**Records shown**
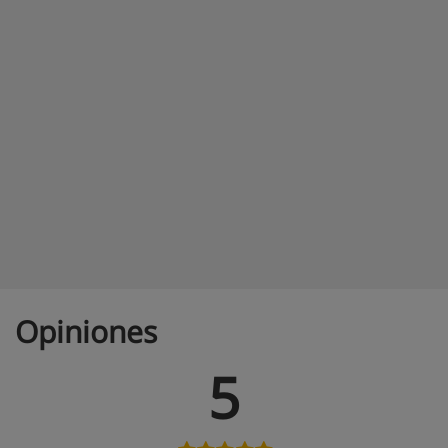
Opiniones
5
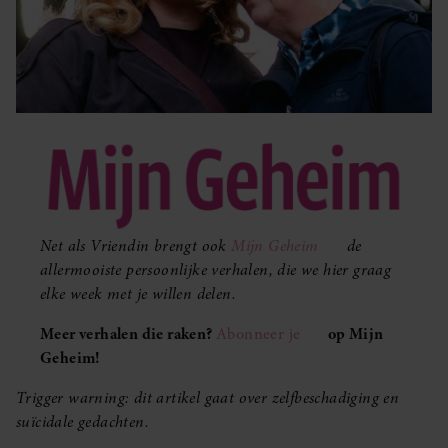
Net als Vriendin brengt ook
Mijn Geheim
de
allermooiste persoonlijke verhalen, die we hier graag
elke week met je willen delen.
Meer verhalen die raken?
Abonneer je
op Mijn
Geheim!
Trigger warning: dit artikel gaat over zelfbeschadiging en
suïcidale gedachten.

* * *

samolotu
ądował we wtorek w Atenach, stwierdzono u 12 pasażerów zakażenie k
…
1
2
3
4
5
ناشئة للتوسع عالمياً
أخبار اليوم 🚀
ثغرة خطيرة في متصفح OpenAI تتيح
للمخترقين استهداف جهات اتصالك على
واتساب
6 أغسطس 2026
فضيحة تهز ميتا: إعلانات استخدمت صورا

* * *

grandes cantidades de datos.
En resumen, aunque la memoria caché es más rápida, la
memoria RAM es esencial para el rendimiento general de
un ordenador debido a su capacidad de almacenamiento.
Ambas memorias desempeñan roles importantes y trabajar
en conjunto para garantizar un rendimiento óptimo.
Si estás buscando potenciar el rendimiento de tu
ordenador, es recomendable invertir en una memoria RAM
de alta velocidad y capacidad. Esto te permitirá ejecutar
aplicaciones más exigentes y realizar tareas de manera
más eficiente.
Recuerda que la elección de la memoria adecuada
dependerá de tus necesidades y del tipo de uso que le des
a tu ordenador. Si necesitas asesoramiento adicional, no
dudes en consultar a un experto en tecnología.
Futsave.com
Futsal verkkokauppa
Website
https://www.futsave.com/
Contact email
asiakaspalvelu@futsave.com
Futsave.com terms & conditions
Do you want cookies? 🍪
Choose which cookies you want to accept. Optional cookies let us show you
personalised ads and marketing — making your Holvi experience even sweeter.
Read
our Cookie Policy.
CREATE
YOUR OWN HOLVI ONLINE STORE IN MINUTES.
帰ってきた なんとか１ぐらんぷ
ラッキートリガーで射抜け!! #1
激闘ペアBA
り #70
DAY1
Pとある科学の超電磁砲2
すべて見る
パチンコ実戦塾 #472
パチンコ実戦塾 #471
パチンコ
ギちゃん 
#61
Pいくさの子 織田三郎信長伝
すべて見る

**Prompt**
Give only the number of lines in the material above that hold the word "verhalen".

**Worked solution**
2